BEN BOREK, Sissy, Norwich, Boiler House Press 2019, pp. 270, £12.99

 

 

Ben Borek’s new verse novel, Sissy, is remarkable. That’s the easiest part of this review. The difficulty comes in trying to sum up its remarkable qualities. Those who have read his earlier novel, Donjon Heights (2007), and the canto he contributed to A Modern Don Juan (2015), will already know his technical dexterity (skilfully handled Onegin stanzas in the novel, ottava rima stanzas in the latter work), and his outlandish inventive powers. These two gifts are on full display in Sissy; the six-line pentameter stanzas, with their tight rhyming pattern, seem to stimulate rather than constrain his over-brimming imagination.

The story-line is so strange that I am tempted to take the easy way out and just quote from the book’s blurb: the eponymous hero is «an anti-hero antidote to Don Juans», a «thirty-something wimp by day – surreally re-born of his long-suffering mother each morning – but […] a would-be gangsta by virtual night». Other characters include a feminist performance artist and a household of intellectual Eastern European migrants; the narrator plays a prominent part, constantly transforming himself into various guises for the purpose of spying on his characters.

            The most striking feature of the novel is the quality of the ornately descriptive verse. Here are two stanzas depicting a melodramatic encounter in a squalid London location:

 

Their spot is isolated, shielded, hidden

From onlookers by London Bridge itself –

A urinous and algae-dappled midden:

Above, the fulminating concrete shelf

Of roadway, and to either side blunt girders –

An ideal site for damp, alfresco murders.

 

The water, in a fulvous lather, belches

Around the floor of desiccated brick.

Wassily moves, with succulent slow squelches

Of brogue in mud towards a patch of slick

Untrammelled lino (chess-board printed, glistening

In fast, refracted light) then says, ‘I’m listening.’

 

Borek is not frugal with his adjectives, but each one is effective, making us both see («algae-dappled’ is striking, suggestive of beauty amid squalor) and hear, through alliterative onomatopoeia, the clammy squalor of this scene.

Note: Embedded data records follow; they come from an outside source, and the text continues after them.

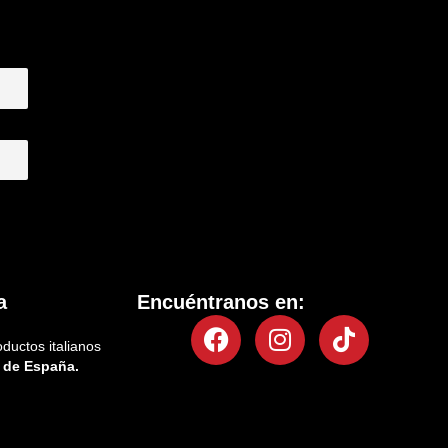
a
Encuéntranos en:
Facebook
Instagram
Tiktok
oductos italianos
 de España.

            Although the scene constantly shifts in the novel, moving around London and later to Poland and Ukraine, there is a prevailing sense of dampness. The novel begins and ends with the Thames, which, as in the passage above (from the middle of the novel), is both sinister and intriguing, somewhere between urban grime and rural charm («The river bends beneath us; mallards hide / In hollow moss-daubed buoys on starboard side»). Later, in Poland, the River Vistula is described as «A sordid Cocytus of foaming yeast», while Warsaw itself «fade[s] behind a sheet of throbbing fog - / The air is densely liquid and, on top of this, / Pollution thickens up the soup of smog.»

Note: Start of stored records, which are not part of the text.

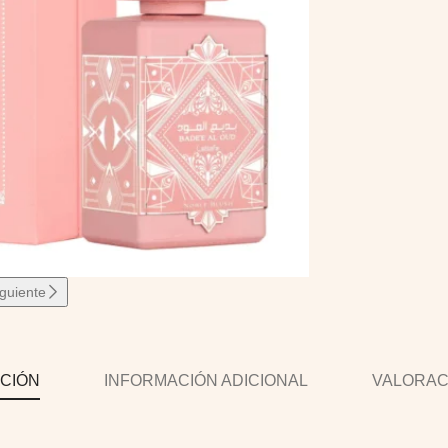
iguiente
CIÓN
INFORMACIÓN ADICIONAL
VALORACI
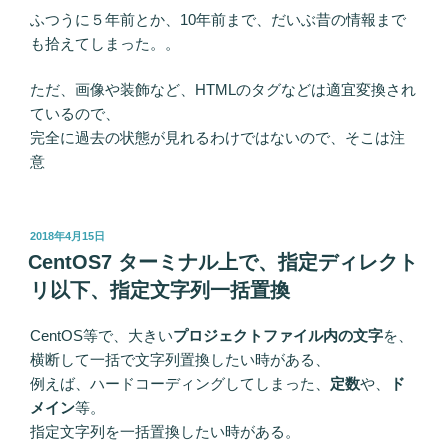
ふつうに５年前とか、10年前まで、だいぶ昔の情報まで
も拾えてしまった。。
ただ、画像や装飾など、HTMLのタグなどは適宜変換され
ているので、
完全に過去の状態が見れるわけではないので、そこは注
意
投
2018年4月15日
稿
CentOS7 ターミナル上で、指定ディレクト
日:
リ以下、指定文字列一括置換
CentOS等で、大きい
プロジェクトファイル内の文字
を、
横断して一括で文字列置換したい時がある、
例えば、ハードコーディングしてしまった、
定数
や、
ド
メイン
等。
指定文字列を一括置換したい時がある。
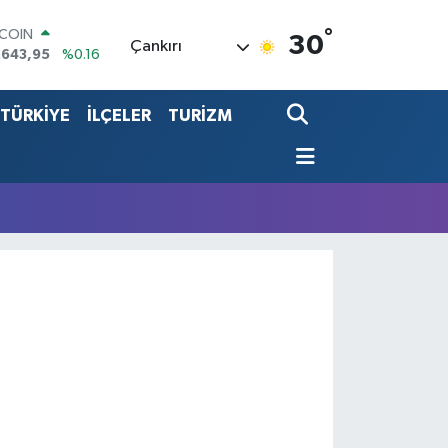
°
TCOIN
30
Çankırı
.643,95
%0.16
LAR
,6006
%0.06
TÜRKİYE
İLÇELER
TURİZM
RO
,0250
%0.02
ERLİN
,2398
%0.2
ALTIN
13.94
%0.32
ST100
.799
%70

The hero, Sissi, as already indicated, returns nightly to the moist security of a bedchamber within his mother’s womb:

 

Lit languidly within, a bedside lamp

In fleshy tones illuminates the scene:

The chamber’s ceiling, varicose and damp

Reflects the glow like breathing damascene

And heaves a little, like an inverse sea

Above a bed that bobs quiescently.

 

Even outside the womb Sissi seems to live in a state of constant humidity: he cries «through wet veils of snot and tears» and his nose

 

gushes like he’s just

Pulled out a stopper. Pretty soon there’s little

That isn’t touched and glazed by this wild gust

Of liquid, semi-sinuous and thick.

The kitchen’s like a beach in nasal-slick.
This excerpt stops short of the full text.